API Reference

rs_isolate(uni; verbose, output_precision, hybrid_limit, constraints, ensure_derivative_nonzero)

Isolate the roots of the univariate polynomial given by its coefficients as rational numbers.
Each root is contained in an interval where the polynomial and all constraints maintain constant sign.

Parameters:
    - uni : Vector of rational coefficients of the univariate polynomial (in ascending order)
    - constraints : Vector of polynomials (as vectors of rational coefficients) that should maintain 
                   constant sign in the output isolating intervals. Default is empty.
    - ensure_derivative_nonzero : If true, ensures that the derivative of the polynomial doesn't vanish 
                                 in the output isolating intervals. Default is false.

Optional parameters:
    - verbose : A non-negative integer fixing the level of verbosity during execution. Default is 0
    - output_precision : The number of bits encoding the mantissa of the output intervals. Default is 2
    - hybrid_limit : Number of bits above which the algorithm switches to exact arithmetic 
                    (instead of adaptive floating point arithmetic).
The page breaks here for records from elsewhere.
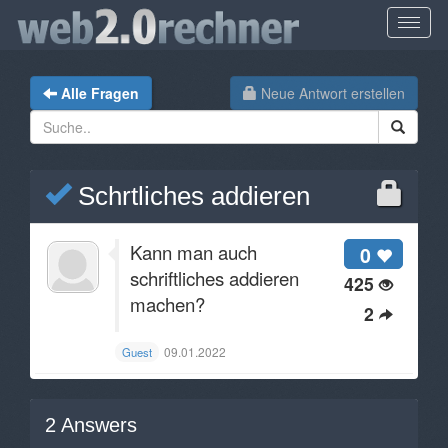
Alle Fragen
Neue Antwort erstellen
Schrtliches addieren
Kann man auch
0
schriftliches addieren
425
machen?
2
09.01.2022
Guest
2
Answers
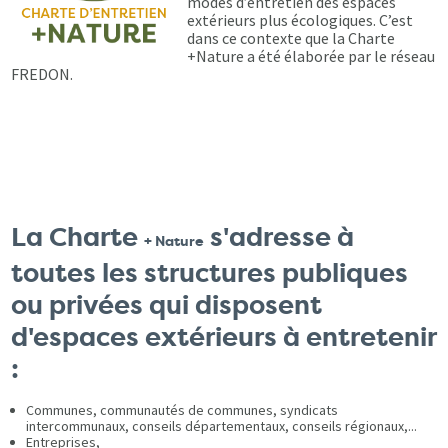
modes d’entretien des espaces
extérieurs plus écologiques. C’est
dans ce contexte que la Charte
+Nature a été élaborée par le réseau
FREDON.
La Charte
s'adresse à
+ Nature
toutes les structures publiques
ou privées qui disposent
d'espaces extérieurs à entretenir
:
Communes, communautés de communes, syndicats
intercommunaux, conseils départementaux, conseils régionaux,...
Entreprises,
Default is 2^30

function rs_rur(sys::Vector{AbstractAlgebra.Generic.MPoly{Rational{BigInt}}},
                vars::Vector{Symbol};
		        verbose::Int32=Int32(0))

Computes the RUR if the system sys wrt the variables vars.

It returns the RUR : extention, denominator, coordinates, separating element.

The optional parameter :
    - verbose : a non negative integer fixing the level of verbosity during the execution.

function rs_isolate(sys::Vector{AbstractAlgebra.Generic.MPoly{Rational{BigInt}}},
                    vars::Vector{Symbol};
	                verbose::Int32=Int32(0),output_precision::Int32=Int32(2),
                    hybrid_limit::Int32=Int32(2^30))

Isolate the roots of the multivariate polynomial system f w.r.t. the variables vars.

It returns a list of intervals with rational bounds.

The optional parameters are :
    - verbose : a non negative integer fixing the level of verbosity during the execution. 
    - output precision : the positive integer is the number of bits encoding the mantissa. 
    - hybrid_limit : number of bits above which the algorithm switches to exact arithmetic 
      (instead of adaptative floating point arithmetic).

function rs_isolate(rext::Vector{BigInt},rden::Vector{BigInt},
                    rur_num::Vector{Vector{BigInt}},sepvector::Vector{BigInt};
	                verbose::Int32=Int32(0),output_precision::Int32=Int32(2),
                    hybrid_limit::Int32=Int32(2^30))

Isolate the roots of the multivariate polynomial system given by a RUR rext,rden,rur_num 
and its associated separating vector sepvect.

It returns a list of boxes of precision (difference of mantissa in bits) at least output_precision.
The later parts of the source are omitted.